DC Spotlight #5 – Young Liars

Il y a des œuvres marquantes parce qu’elles semblent maîtrisées de A à Z, des œuvres destinées à refléter leur époque, tout en résistant à l’épreuve du temps. Ces œuvres, tout le monde les connaît ici et à peu près tout a été dit sur elles. Il existe aussi des œuvres beaucoup trop singulières pour pouvoir prétendre à ce rang. Des œuvres de  « Mavericks », des œuvres d’insoumis, trop sincères et barrées pour leur propre bien. Des œuvres loin de la perfection des classiques de ce médium et qui, pourtant, sont aussi intéressantes que les modèles du genre.
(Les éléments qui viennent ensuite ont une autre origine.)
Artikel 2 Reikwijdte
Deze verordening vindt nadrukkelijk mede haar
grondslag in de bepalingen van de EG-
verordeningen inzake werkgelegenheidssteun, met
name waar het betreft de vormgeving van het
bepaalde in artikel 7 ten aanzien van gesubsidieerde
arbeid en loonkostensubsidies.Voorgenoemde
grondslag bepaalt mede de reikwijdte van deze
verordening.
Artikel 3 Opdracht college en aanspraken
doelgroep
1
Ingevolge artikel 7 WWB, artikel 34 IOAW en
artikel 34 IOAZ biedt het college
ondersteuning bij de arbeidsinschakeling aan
Si je me perds en phrase d’introduction maladroites, c’est bien parce que le comics qui nous intéresse aujourd’hui : Young Liars de David Lapham fait partie de cette race de bande dessinées. Pour le meilleur et pour le pire.
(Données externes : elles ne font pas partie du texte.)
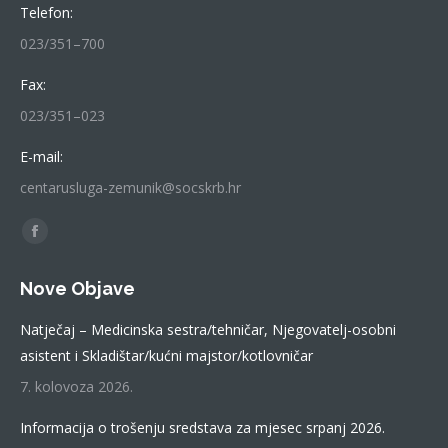
Telefon:
023/351–700
Fax:
023/351–023
E-mail:
centarusluga-zemunik@socskrb.hr
Find us on:
Facebook
page
Nove Objave
opens
in
Natječaj – Medicinska sestra/tehničar, Njegovatelj-osobni
new
asistent i Skladištar/kućni majstor/kotlovničar
window
7. kolovoza 2026.
Informacija o trošenju sredstava za mjesec srpanj 2026.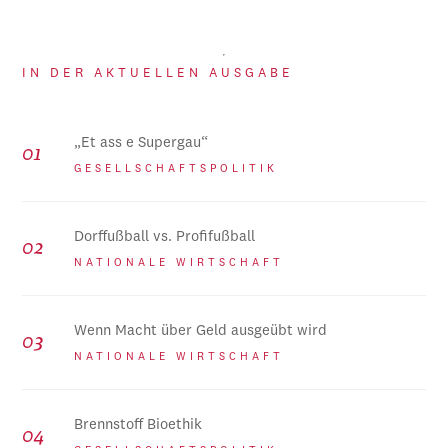
IN DER AKTUELLEN AUSGABE
„Et ass e Supergau“
GESELLSCHAFTSPOLITIK
Dorffußball vs. Profifußball
NATIONALE WIRTSCHAFT
Wenn Macht über Geld ausgeübt wird
NATIONALE WIRTSCHAFT
Brennstoff Bioethik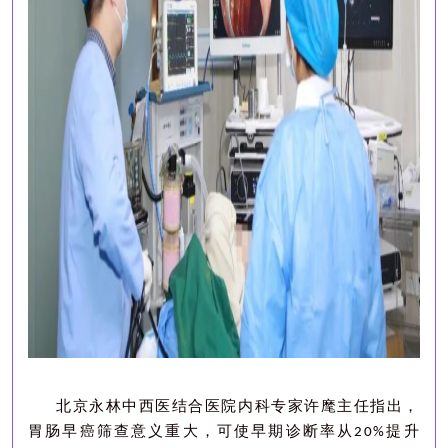
北京永林中西医结合医院内科专家许麾主任指出，
胃肠早癌筛查意义重大，可使早期诊断率
从
提升
20%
Je sais c’est déjà la seconde fois que je vous parle de David Lapham dans cette chronique mais que voulez-vous que je vous dise, il s’agit d’un des auteurs de comics les plus sous-estimés des vingts dernières années. Je ne vous ferai pas l’offense de le présenter à nouveau en détails ici mais sachez, au moins, qu’il a la double casquette de scénariste/artiste sur cette série. L’occasion donc de découvrir, en plus, de son talent d’auteur celui de narrateur visuel. En ce qui concerne, l’oeuvre en elle-même, une petite présentation s’impose par contre, Young Liars ne faisant pas vraiment partie des titres cités en exemple quand on parle des réussites publiées chez Vertigo. La série était donc une ongoing publiée entre Mai 2008 et Octobre 2009. Après avoir travaillé sur quelques titres DC notamment Detective Comics dont je vous parlais dans le premier DC Spotlight, David Lapham avait posé ses valises chez le petit frère rebelle de DC, d’abord pour réaliser un roman graphique intitulé Silverfish, suivi ensuite de ce Young Liars. Même si l’artiste a travaillé encore pour l’éditeur quelques années plus tard sur des one-shots ou pour illustrer quelques numéros de séries de façon aléatoire, cette oeuvre constitue bien son dernier vrai, gros travail pour Vertigo. L’annulation brutale du titre y étant certainement pour quelque chose dans cet état de fait, mais nous reviendrons sur ce point plus tard…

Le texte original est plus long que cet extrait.